Smartphone maker Oneplus has panned claims that it is working on a new OnePlus X handset for release later this year.
Yesterday, rumours circulated that the company was preparing to launch a OnePlus X2. But the company's CEO, Carl Pei, noticed the story andS was quick to shut down the rumours on Twitter.
The technology executive logged on to the social networking site to share a report of the rumour from GSM Arena, simply writing "nope" in response to the speculation.
Over the past few years, Chinese mobile phone manufacturers, such as OnePlus, Xiaomi and Huawei, have risen in popularity as consumers look for affordable smartphones packed with high-end features.
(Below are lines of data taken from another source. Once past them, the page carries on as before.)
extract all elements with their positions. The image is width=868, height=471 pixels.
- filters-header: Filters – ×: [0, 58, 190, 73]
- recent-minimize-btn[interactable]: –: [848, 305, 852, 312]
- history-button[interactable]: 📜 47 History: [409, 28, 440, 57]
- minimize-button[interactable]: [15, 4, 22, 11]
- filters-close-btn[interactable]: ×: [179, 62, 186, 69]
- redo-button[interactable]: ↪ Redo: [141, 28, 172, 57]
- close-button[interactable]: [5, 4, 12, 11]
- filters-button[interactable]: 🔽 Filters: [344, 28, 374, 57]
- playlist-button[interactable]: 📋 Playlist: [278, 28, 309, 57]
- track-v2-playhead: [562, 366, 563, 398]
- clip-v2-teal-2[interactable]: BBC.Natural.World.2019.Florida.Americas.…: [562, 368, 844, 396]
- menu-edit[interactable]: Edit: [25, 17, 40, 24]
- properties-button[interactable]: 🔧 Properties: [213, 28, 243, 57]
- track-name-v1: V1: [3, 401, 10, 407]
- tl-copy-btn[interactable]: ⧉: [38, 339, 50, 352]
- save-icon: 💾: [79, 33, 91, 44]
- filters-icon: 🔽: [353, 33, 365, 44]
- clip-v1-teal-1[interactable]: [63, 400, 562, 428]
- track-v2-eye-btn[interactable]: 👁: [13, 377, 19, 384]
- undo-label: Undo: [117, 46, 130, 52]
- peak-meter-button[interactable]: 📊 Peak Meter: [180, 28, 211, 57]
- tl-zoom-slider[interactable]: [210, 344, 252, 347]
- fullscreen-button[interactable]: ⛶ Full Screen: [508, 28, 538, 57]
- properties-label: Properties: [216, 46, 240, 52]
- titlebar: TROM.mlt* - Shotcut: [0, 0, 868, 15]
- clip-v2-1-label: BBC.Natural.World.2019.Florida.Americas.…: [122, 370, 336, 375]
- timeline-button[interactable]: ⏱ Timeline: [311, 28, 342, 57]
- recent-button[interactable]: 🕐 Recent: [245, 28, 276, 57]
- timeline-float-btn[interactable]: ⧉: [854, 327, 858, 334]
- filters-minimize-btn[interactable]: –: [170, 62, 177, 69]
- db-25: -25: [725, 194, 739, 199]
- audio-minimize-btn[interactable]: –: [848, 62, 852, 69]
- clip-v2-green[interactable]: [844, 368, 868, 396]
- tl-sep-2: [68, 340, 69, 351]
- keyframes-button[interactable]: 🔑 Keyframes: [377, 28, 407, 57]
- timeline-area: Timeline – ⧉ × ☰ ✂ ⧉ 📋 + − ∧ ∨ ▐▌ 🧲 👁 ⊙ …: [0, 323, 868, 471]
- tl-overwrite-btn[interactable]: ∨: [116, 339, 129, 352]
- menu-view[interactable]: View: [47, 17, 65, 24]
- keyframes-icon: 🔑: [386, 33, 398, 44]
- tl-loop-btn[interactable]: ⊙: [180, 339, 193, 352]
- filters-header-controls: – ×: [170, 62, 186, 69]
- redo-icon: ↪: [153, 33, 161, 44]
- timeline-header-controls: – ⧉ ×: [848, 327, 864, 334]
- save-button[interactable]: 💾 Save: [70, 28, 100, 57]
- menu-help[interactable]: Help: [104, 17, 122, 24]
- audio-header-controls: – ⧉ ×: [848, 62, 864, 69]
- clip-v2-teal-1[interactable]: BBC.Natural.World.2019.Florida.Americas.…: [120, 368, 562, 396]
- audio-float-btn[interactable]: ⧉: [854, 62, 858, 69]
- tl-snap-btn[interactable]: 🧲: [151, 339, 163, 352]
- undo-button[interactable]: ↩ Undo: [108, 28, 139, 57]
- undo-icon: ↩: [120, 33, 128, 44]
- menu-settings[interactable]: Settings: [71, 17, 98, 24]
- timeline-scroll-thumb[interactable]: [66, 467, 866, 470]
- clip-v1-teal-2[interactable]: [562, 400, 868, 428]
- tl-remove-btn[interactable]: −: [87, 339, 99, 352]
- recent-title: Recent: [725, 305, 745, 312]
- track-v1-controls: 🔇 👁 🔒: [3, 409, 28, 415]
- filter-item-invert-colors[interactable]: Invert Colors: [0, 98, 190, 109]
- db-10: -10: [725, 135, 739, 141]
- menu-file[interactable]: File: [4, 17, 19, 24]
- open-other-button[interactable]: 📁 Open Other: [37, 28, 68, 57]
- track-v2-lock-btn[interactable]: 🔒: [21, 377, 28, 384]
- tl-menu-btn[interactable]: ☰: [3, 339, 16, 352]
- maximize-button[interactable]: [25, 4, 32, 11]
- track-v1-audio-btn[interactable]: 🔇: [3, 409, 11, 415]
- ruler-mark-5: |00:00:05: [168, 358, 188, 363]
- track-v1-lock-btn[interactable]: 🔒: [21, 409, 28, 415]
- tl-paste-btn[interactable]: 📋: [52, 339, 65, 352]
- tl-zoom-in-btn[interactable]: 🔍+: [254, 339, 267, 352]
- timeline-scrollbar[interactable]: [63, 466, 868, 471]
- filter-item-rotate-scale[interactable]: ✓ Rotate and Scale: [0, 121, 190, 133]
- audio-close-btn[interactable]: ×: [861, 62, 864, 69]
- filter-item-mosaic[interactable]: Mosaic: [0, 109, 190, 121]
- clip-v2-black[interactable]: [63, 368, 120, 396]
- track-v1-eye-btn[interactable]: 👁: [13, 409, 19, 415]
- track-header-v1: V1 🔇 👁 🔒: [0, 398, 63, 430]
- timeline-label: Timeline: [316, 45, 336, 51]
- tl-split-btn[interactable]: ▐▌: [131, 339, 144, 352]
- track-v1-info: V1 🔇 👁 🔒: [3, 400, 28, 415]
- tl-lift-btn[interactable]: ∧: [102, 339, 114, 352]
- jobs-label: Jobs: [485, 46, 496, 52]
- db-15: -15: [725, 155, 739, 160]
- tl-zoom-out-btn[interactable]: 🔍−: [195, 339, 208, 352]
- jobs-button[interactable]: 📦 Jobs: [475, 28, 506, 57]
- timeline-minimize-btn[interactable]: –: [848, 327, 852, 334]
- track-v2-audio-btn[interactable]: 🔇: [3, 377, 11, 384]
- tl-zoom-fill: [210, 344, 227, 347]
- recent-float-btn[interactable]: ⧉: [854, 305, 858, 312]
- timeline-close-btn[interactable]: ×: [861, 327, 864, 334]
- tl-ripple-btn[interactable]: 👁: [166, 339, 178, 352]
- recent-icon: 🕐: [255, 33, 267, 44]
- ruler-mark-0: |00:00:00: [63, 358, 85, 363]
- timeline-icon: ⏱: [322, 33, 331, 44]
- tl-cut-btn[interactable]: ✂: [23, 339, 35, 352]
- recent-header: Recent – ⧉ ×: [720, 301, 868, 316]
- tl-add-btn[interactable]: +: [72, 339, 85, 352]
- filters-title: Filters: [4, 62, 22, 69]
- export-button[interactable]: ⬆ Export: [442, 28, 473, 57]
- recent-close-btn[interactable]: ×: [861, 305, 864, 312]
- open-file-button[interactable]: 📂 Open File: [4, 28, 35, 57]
At the end of 2015, the company unveiled the OnePlus 2. But just a few months after the handset came to market, it launched the OnePlus X.
While OnePlus positioned the handset as a mid-range offering, people were impressed with the fact that it sported a metal and glass design.
Since that handset, many tech pundits have speculated that OnePlus would launch a second-generation OnePlus X model. However, although there have been rumours nothing has come to fruition.
Despite this, OnePlus has unveiled other handsets. In 2017, the company showed off the OnePlus 5, followed swiftly after by the OnePlus 5T, its current flagship. Both handsets packed Snapdragon 835 processors.
While the company's boss has slammed the rumours, they are still juicy: GizChina claimed that the OnePlus X2 will pack a Snapdragon 835 processor and 4GB of RAM.
In terms of other features, it claimed that the device would sport 16-megapixel (rear) and 8-megapixel (front) cameras, a 3,000mAh battery, Dash charging support and facial recognition.
As for pricing and availability, that's where the rumours become much hazier. Some have suggested that OnePlus will unveil it alongside the OnePlus 6, while others believe that it will be launched separately.
Should OnePlus actually announce the handset, it is likely to cost between $230 and $264 - making it significantly cheaper than the company's current flagship device. But these claims have come from a plethora of skethy sources, so they could easily be inaccurate.
At the same time, CEO Pei also has some work to do in order to mend the company's increasingly battered reputation, damaged by more than one data-exfiltration claim, not to mention the targeting of its commerce website by hackers, affecting some 40,000 customers.